Scientific Discovery and the Idea of Freedom

Traditionally, we envision the concept of freedom in two ways: as negative freedom, in the sense of lack of constraint on what science can do or be; and as positive freedom, or the power science has because of what it does (or the truth it tells).

scientific discoveryA third conceptualization of freedom in science has emerged in the last few decades: freedom as the power to transgress the limits of what science is presently capable of being or doing, rather than merely the freedom to be or do those things.

That is, a real and dynamic – rather than merely ideological and abstract – possibility of overcoming the stupor of memory, identity and history, all of which, due to their inherent tendency to conserve that which is by its nature fluid, infantilize its subject, in this case science.
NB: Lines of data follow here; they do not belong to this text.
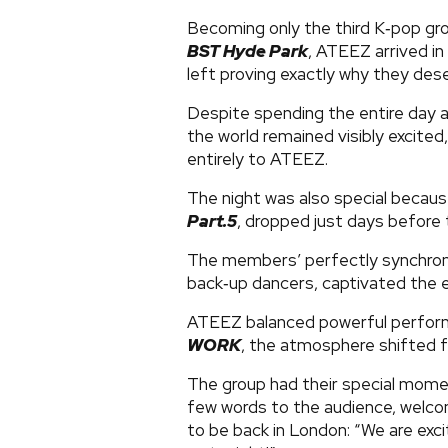
Becoming only the third K‑pop gr
BST Hyde Park
, ATEEZ arrived i
left proving exactly why they dese
Despite spending the entire day a
the world remained visibly excited
entirely to ATEEZ.
The night was also special becaus
Part.5
, dropped just days before 
The members’ perfectly synchroni
back‑up dancers, captivated the e
ATEEZ balanced powerful performa
WORK
, the atmosphere shifted f
The group had their special mom
few words to the audience, welc
to be back in London: “We are exc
But what exactly does it mean to transgress what we are capable of being or doing? And how can we accomplish that which by definition we are incapable of undertaking and even imaging at this moment?

Let’s see.

Suppose I hide a coin in my pocket. I then look for it again and find it in the same place. What have I accomplished in my search? I have indeed discovered a reality, but it is a reality of little value, a thoroughly anthropomorphic and self-centered reality – I have merely found that which I’ve set myself up to find in the first place.

Yet this is precisely how matters stand with regard to our understanding of scientific freedom today: We set up science as a trusty scientific method (or worse – a set of facts), as something that is in principle in hand, controllable.

We believe in a kind of benign, domesticated version of what is a profoundly violent act capable of destroying entire social and cultural orders.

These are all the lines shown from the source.